**WHAT YOU WILL DO:** Locate the line containing "Identify the location of Which" in the data below. Reproduce it and every following line up to the end, exactly as given.

**EXERCISE DATA:**
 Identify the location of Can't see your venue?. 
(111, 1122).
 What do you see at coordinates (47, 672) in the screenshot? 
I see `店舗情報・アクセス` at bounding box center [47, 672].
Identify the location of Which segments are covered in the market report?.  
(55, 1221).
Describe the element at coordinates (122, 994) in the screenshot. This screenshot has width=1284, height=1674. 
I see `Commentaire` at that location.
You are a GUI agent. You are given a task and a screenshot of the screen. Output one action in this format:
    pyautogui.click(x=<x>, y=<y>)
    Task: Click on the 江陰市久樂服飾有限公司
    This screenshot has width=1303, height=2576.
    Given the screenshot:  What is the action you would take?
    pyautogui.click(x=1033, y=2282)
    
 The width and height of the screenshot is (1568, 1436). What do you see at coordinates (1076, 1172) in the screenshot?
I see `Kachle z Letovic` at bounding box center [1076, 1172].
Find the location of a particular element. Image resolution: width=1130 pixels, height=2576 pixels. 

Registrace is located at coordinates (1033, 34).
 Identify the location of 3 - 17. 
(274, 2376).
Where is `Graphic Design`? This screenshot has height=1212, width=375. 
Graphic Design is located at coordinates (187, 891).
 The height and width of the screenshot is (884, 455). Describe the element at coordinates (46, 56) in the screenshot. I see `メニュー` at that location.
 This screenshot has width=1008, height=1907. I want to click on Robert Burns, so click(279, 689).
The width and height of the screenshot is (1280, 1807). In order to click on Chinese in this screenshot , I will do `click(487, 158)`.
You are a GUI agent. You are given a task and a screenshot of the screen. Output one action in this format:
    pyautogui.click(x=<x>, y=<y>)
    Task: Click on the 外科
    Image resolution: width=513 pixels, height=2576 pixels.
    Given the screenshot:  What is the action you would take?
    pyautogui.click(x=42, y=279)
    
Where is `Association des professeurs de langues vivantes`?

**EXERCISE OUTPUT:**
Identify the location of Which segments are covered in the market report?.  
(55, 1221).
Describe the element at coordinates (122, 994) in the screenshot. This screenshot has width=1284, height=1674. 
I see `Commentaire` at that location.
You are a GUI agent. You are given a task and a screenshot of the screen. Output one action in this format:
    pyautogui.click(x=<x>, y=<y>)
    Task: Click on the 江陰市久樂服飾有限公司
    This screenshot has width=1303, height=2576.
    Given the screenshot:  What is the action you would take?
    pyautogui.click(x=1033, y=2282)
    
 The width and height of the screenshot is (1568, 1436). What do you see at coordinates (1076, 1172) in the screenshot?
I see `Kachle z Letovic` at bounding box center [1076, 1172].
Find the location of a particular element. Image resolution: width=1130 pixels, height=2576 pixels. 

Registrace is located at coordinates (1033, 34).
 Identify the location of 3 - 17. 
(274, 2376).
Where is `Graphic Design`? This screenshot has height=1212, width=375. 
Graphic Design is located at coordinates (187, 891).
 The height and width of the screenshot is (884, 455). Describe the element at coordinates (46, 56) in the screenshot. I see `メニュー` at that location.
 This screenshot has width=1008, height=1907. I want to click on Robert Burns, so click(279, 689).
The width and height of the screenshot is (1280, 1807). In order to click on Chinese in this screenshot , I will do `click(487, 158)`.
You are a GUI agent. You are given a task and a screenshot of the screen. Output one action in this format:
    pyautogui.click(x=<x>, y=<y>)
    Task: Click on the 外科
    Image resolution: width=513 pixels, height=2576 pixels.
    Given the screenshot:  What is the action you would take?
    pyautogui.click(x=42, y=279)
    
Where is `Association des professeurs de langues vivantes`?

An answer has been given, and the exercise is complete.